◆ **Records**
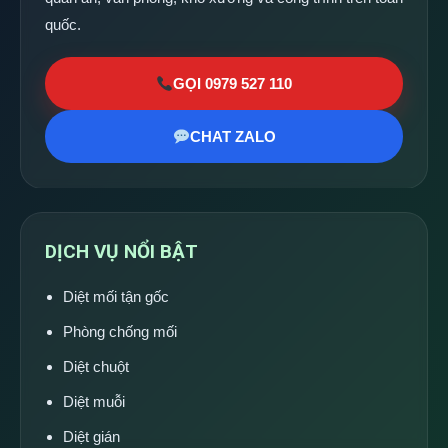
quốc.
GỌI 0979 527 110
CHAT ZALO
DỊCH VỤ NỔI BẬT
Diệt mối tận gốc
Phòng chống mối
Diệt chuột
Diệt muỗi
Diệt gián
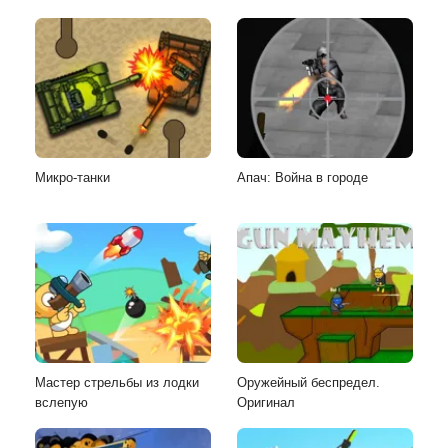
Микро-танки
Апач: Война в городе
Мастер стрельбы из лодки
Оружейный беспредел.
вслепую
Оригинал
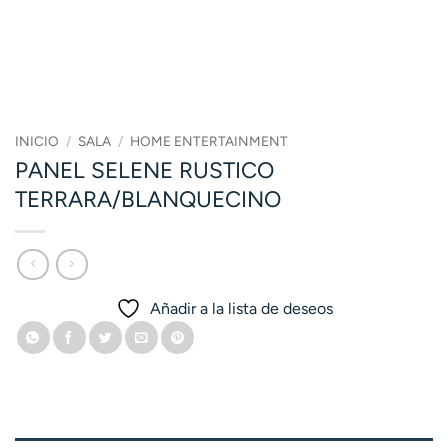
INICIO
/
SALA
/
HOME ENTERTAINMENT
PANEL SELENE RUSTICO
TERRARA/BLANQUECINO
Añadir a la lista de deseos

◆ **What the exercise asks**
Pictures stay out; reproduce every line of the records exactly.

◆ **Output of the task**
quốc.
GỌI 0979 527 110
CHAT ZALO
DỊCH VỤ NỔI BẬT
Diệt mối tận gốc
Phòng chống mối
Diệt chuột
Diệt muỗi
Diệt gián
Микро-танки
Апач: Война в городе
Мастер стрельбы из лодки
Оружейный беспредел.
вслепую
Оригинал
INICIO
/
SALA
/
HOME ENTERTAINMENT
PANEL SELENE RUSTICO
TERRARA/BLANQUECINO
Añadir a la lista de deseos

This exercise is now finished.